Problem to work on.
When the string "Forest" is part of a line in the data below, report the whole line.

Source information.
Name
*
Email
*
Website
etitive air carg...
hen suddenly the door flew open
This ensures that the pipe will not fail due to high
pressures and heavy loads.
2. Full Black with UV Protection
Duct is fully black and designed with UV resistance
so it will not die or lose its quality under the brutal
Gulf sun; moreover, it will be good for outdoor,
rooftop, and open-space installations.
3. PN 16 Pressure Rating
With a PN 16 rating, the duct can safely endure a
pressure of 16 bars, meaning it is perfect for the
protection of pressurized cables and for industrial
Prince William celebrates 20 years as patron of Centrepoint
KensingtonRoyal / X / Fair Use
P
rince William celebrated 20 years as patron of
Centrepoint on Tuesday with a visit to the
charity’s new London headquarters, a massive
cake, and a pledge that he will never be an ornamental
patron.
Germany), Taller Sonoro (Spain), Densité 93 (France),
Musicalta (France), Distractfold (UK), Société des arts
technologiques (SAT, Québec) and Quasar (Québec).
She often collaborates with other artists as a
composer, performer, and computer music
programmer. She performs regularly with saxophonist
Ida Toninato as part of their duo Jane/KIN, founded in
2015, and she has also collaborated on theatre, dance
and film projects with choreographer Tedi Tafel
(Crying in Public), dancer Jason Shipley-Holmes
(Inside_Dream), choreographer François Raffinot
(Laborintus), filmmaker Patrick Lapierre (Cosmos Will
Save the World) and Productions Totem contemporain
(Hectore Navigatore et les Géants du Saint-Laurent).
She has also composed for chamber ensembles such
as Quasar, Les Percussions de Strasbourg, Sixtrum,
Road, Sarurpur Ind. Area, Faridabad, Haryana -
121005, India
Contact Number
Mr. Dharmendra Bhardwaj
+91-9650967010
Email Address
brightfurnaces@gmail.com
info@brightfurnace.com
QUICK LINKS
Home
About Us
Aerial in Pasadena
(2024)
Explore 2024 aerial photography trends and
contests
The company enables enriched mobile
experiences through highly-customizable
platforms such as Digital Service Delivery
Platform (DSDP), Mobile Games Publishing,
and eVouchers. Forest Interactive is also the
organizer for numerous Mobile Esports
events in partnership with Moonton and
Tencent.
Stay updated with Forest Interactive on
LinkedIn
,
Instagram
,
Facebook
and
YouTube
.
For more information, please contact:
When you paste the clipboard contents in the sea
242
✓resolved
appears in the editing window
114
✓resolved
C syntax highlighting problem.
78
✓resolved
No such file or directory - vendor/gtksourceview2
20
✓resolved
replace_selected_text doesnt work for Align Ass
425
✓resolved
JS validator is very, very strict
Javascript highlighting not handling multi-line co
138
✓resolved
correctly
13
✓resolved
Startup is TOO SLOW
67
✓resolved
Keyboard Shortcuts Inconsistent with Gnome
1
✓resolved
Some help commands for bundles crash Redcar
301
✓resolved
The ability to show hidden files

Task result.
and eVouchers. Forest Interactive is also the
Stay updated with Forest Interactive on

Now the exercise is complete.